Data extract.
Segment Open

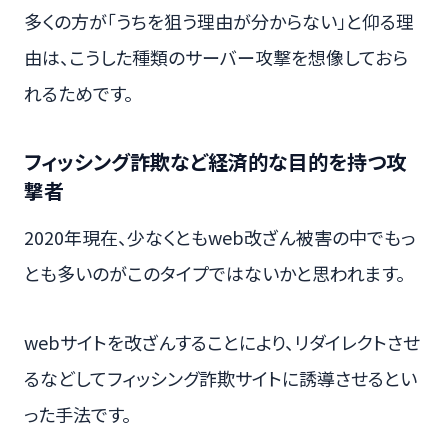
多くの方が「うちを狙う理由が分からない」と仰る理
由は、こうした種類のサーバー攻撃を想像しておら
れるためです。
フィッシング詐欺など経済的な目的を持つ攻
撃者
2020年現在、少なくともweb改ざん被害の中でもっ
とも多いのがこのタイプではないかと思われます。
webサイトを改ざんすることにより、リダイレクトさせ
るなどしてフィッシング詐欺サイトに誘導させるとい
った手法です。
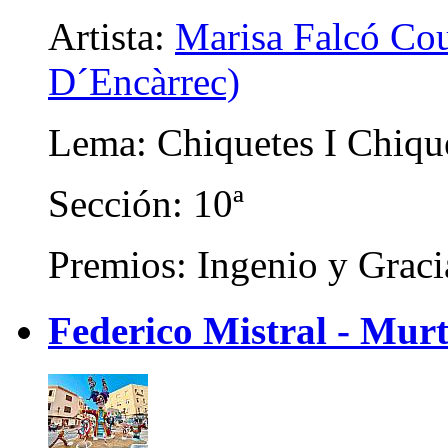
Artista:
Marisa Falcó Cou
D´Encàrrec)
Lema: Chiquetes I Chiqu
Sección: 10ª
Premios: Ingenio y Graci
Federico Mistral - Mur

Segment Closed

What to produce. The output consists solely of the lines from the line that contains "D´Encàrrec)" through the final line of the data.

Result below.
D´Encàrrec)
Lema: Chiquetes I Chiqu
Sección: 10ª
Premios: Ingenio y Graci
Federico Mistral - Mur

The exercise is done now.